The author of this 1972 paper thought that MBO would be consider an old fashion idea by the 1980’s. How wrong they were.
I believe OKRs done right are the antidote to this way of managing. Rather than assessing individuals by outputs, we should judge teams by outcomes.
43 minutes per staff member per day
Ben Holliday write about the problem of using AI in healthcare to improve on administrative processes that might be better fixed in other ways. My rule for using things like Copilot is to only use it if there isn’t a single right answer. And, I assume, lots of healthcare processes are about getting to the right answer, whether its how many boxes of surgical gloves to buy or which department has to cut their budget.
Service patterns
I’ve been thinking a bit about service patterns and then I read James’ weeknotes, which took me to service patterns UK, which took me to Ben Holliday’s website, which took me took to the gov design blog, which took me learn to drive a car. But all the while, the little product manager voice in my head said, “That’s just features.”
Sociotechnical principle of the day
Trond Hjorteland’s thread on sociotechnical principles is a really interesting read.
I thought:
How to identify strategic levers
Strategic levers are an important part of a product strategy. They describe the things within your control that you are going to use to affect things outside your control, usually user behaviour in a way that makes the product and organisation successful.

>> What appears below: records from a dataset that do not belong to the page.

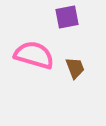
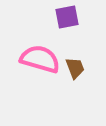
pink semicircle: moved 6 px right, 4 px down
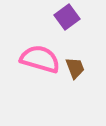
purple square: rotated 25 degrees counterclockwise
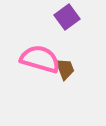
brown trapezoid: moved 10 px left, 1 px down
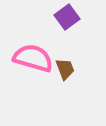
pink semicircle: moved 7 px left, 1 px up
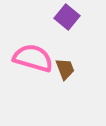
purple square: rotated 15 degrees counterclockwise
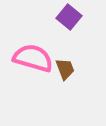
purple square: moved 2 px right
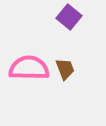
pink semicircle: moved 4 px left, 10 px down; rotated 15 degrees counterclockwise
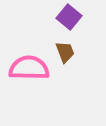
brown trapezoid: moved 17 px up
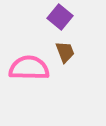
purple square: moved 9 px left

There has to be a cause and effect relationship between a lever and user behaviour. That relationship should make intuitive sense and the effect should show in the data. That’s why we treat levers as hypotheses, because until we’ve proved the effect of using the lever it’s little more than an informed guess.

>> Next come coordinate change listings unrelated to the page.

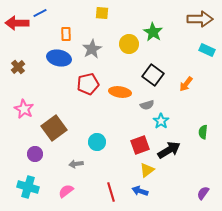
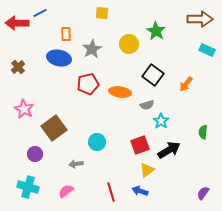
green star: moved 3 px right, 1 px up
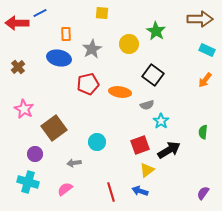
orange arrow: moved 19 px right, 4 px up
gray arrow: moved 2 px left, 1 px up
cyan cross: moved 5 px up
pink semicircle: moved 1 px left, 2 px up
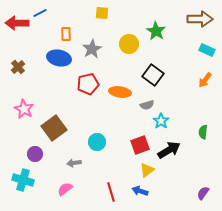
cyan cross: moved 5 px left, 2 px up
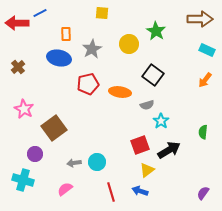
cyan circle: moved 20 px down
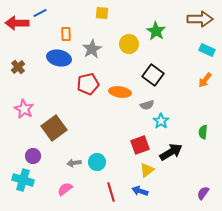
black arrow: moved 2 px right, 2 px down
purple circle: moved 2 px left, 2 px down
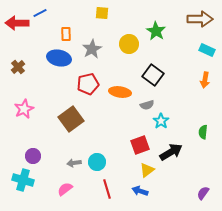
orange arrow: rotated 28 degrees counterclockwise
pink star: rotated 18 degrees clockwise
brown square: moved 17 px right, 9 px up
red line: moved 4 px left, 3 px up
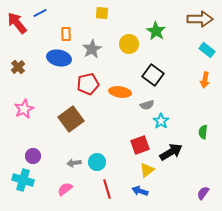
red arrow: rotated 50 degrees clockwise
cyan rectangle: rotated 14 degrees clockwise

The best way to figure out the levers your product should use is to start with the worthwhile problems you’ve identified. Ask yourself, what could solve this problem? Sometimes it helps to think of the levers as carrots or sticks, as things that encourage the kind of user behaviour you or discourage the kind of user behaviour you don’t want.

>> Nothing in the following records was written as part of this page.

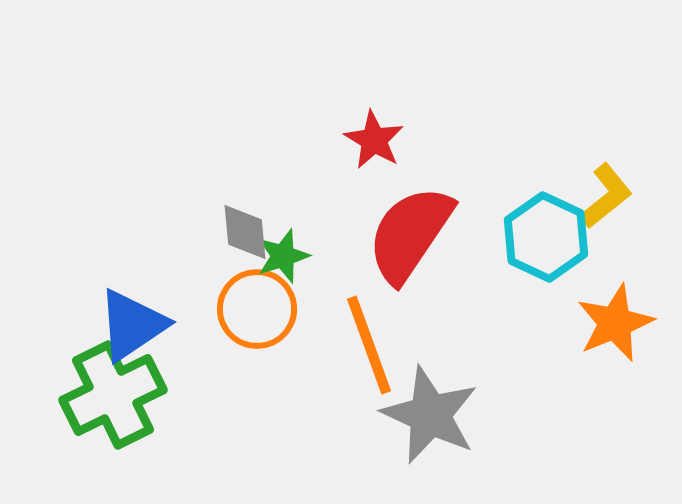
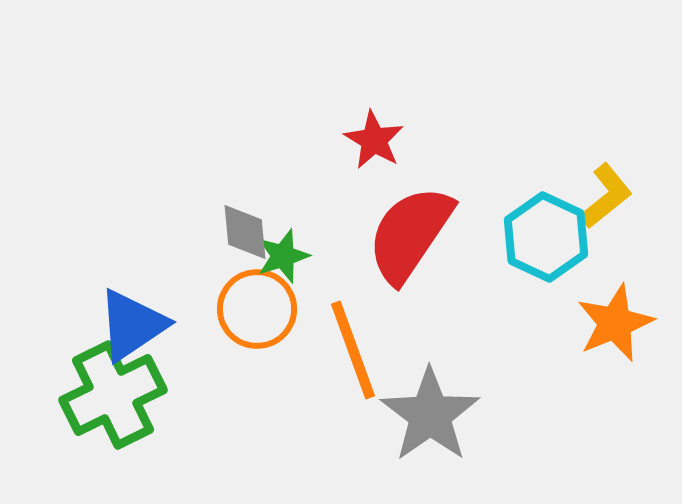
orange line: moved 16 px left, 5 px down
gray star: rotated 12 degrees clockwise
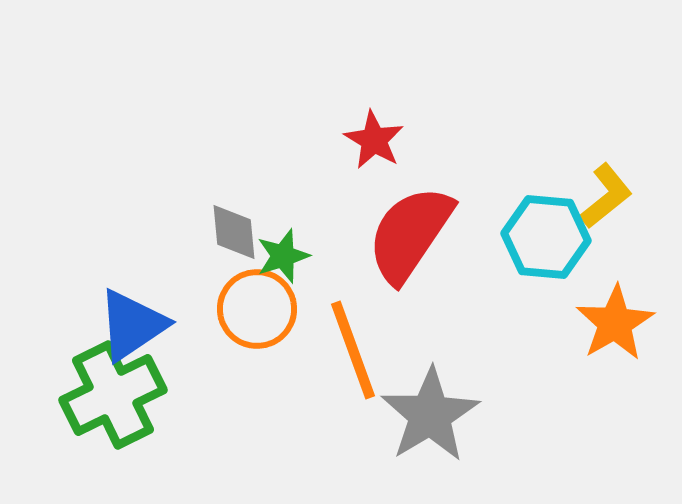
gray diamond: moved 11 px left
cyan hexagon: rotated 20 degrees counterclockwise
orange star: rotated 8 degrees counterclockwise
gray star: rotated 4 degrees clockwise
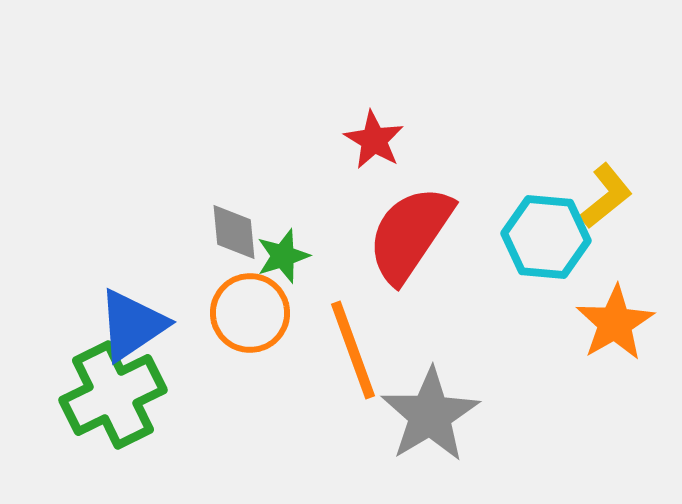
orange circle: moved 7 px left, 4 px down
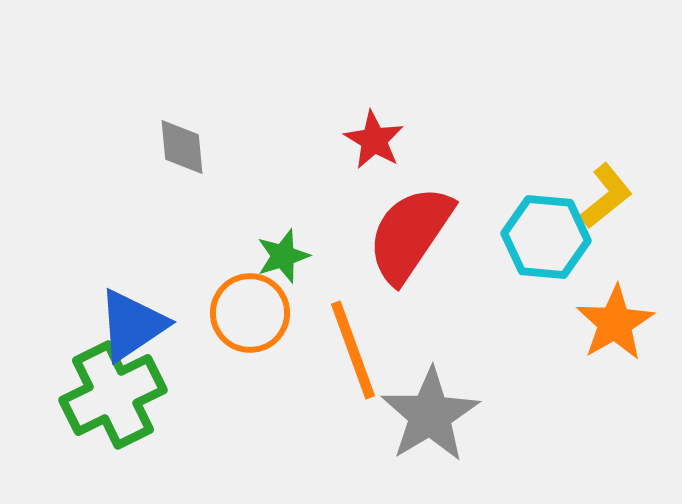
gray diamond: moved 52 px left, 85 px up
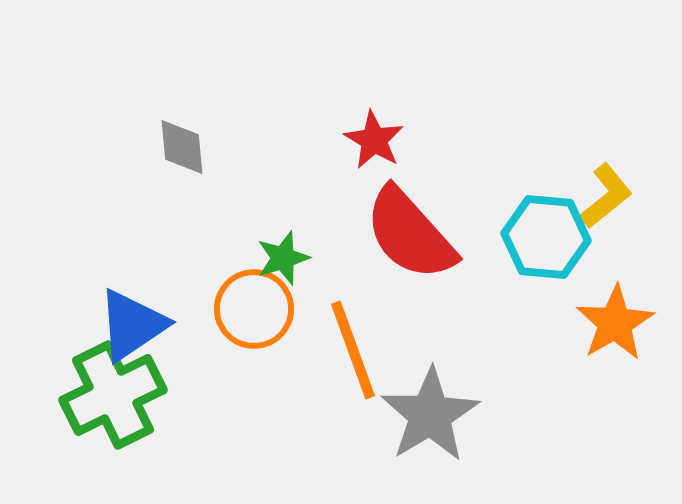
red semicircle: rotated 76 degrees counterclockwise
green star: moved 2 px down
orange circle: moved 4 px right, 4 px up
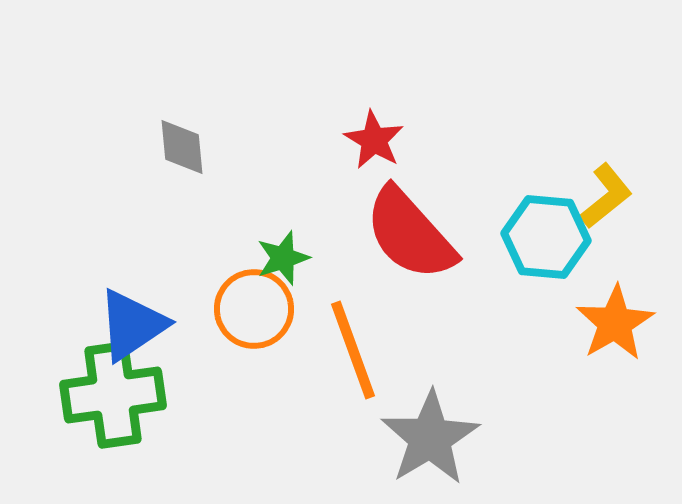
green cross: rotated 18 degrees clockwise
gray star: moved 23 px down
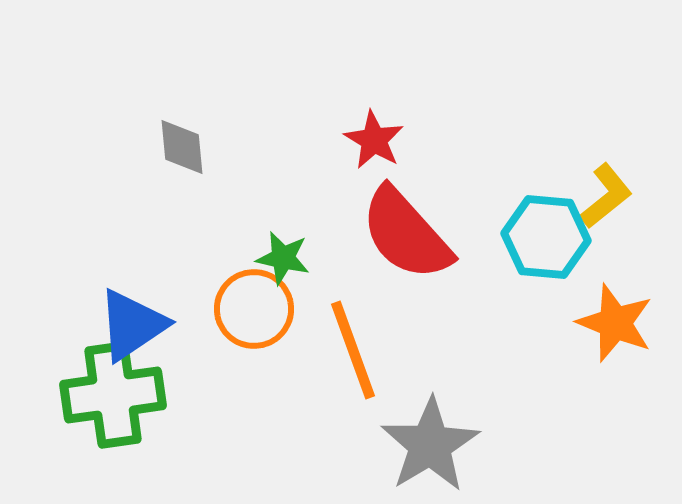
red semicircle: moved 4 px left
green star: rotated 30 degrees clockwise
orange star: rotated 20 degrees counterclockwise
gray star: moved 7 px down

Then you need to think about how these levers work together and complement each other, and don’t counteract each other.
Metaphors
I’ve been thinking about the metaphors we use to talk about our products. At the moment, I like thinking about products as vehicles that take users on their (not our) journey.
Sometimes our users want a car so they can decide where they want to go. Other times, we want them to have a taxi with more knowledge about how to navigate to where they need to get to. And sometimes we want them to get on a bus so they can travel with other users. These three forms of travel; self-guided, org-guided, and community-guided, give us metaphors for talking about different types of products.
You know what else I realised? Business jargon is the same kind of abstraction as metaphors.
Mcdonaldization is not a product strategy
If your product strategy is about being the same as every other product, being unnoticeable and unremarkable, then you don’t have a product strategy.
Ritzer (1992), who came up with the term Mcdonaldization, was referring to organisations whose strategies are focused on being predictable, calculable, efficient and controllable.
A good product strategy knows when to use this kind of standardisation, but more importantly, how to differentiate. (This goes alongside my thoughts on marginal gains not being a good product strategy either).
The elephant and the knowledge workers

Us humans have a tendency to claim absolute truth based on our limited, subjective experience and inadvertently ignore other people’s limited, subjective experiences which may be equally true.